A surplus of energy, which exceeds actual needs, is stored in the body as fat.

Today, the number of overweight or obese individuals in the world has exceeded one billion and includes younger age groups, especially in Italy.

From the 2017 “Okkio alla salute” survey promoted by the Ministry of Health and the Ministry of Education, it emerged that 21.3% of the sample of participating children was overweight and 9.3% was obese, thus with a total of more than 30% of children in a condition of overweight-obesity.

As for the Italian regional variability, there is a greater prevalence in the center-south. On the positive side, we can highlight that the comparison with previous surveys shows a trend of slow but steady decrease in the prevalence of obesity among children (in less than 10 years the excess weight of children has decreased by 13%).

As for the Italian adult population, according to the Osservasalute 2016 report, more than a third (35.3%) are overweight and one in ten is obese (9.8%).
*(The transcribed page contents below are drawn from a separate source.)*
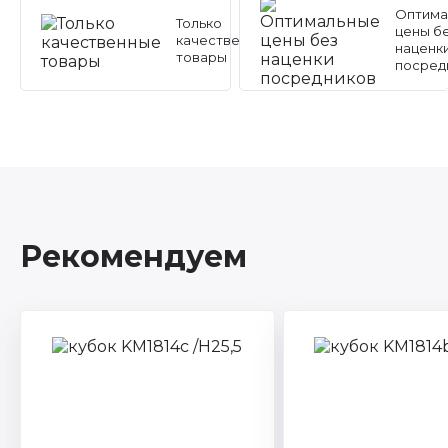
Оптима
Только
цены б
качественные
наценк
товары
посред
Рекомендуем
Артикул: KM1814c
Торговая марка: Диа
Конверсия
Смотреть все характ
Overall, almost half (45.1%) of adult years have excess weight.

This percentage grows with increasing age and, in particular, overweight goes from 14% of the 18-24 years age group to 46% of the 65-74 years age group; obesity goes from 2.3% to 15.3% for the same age groups. In addition, the condition of overweight-obesity is more common among men than women (overweight: 44% men, 27.3% women; obesity: 10.8% men, 9% women).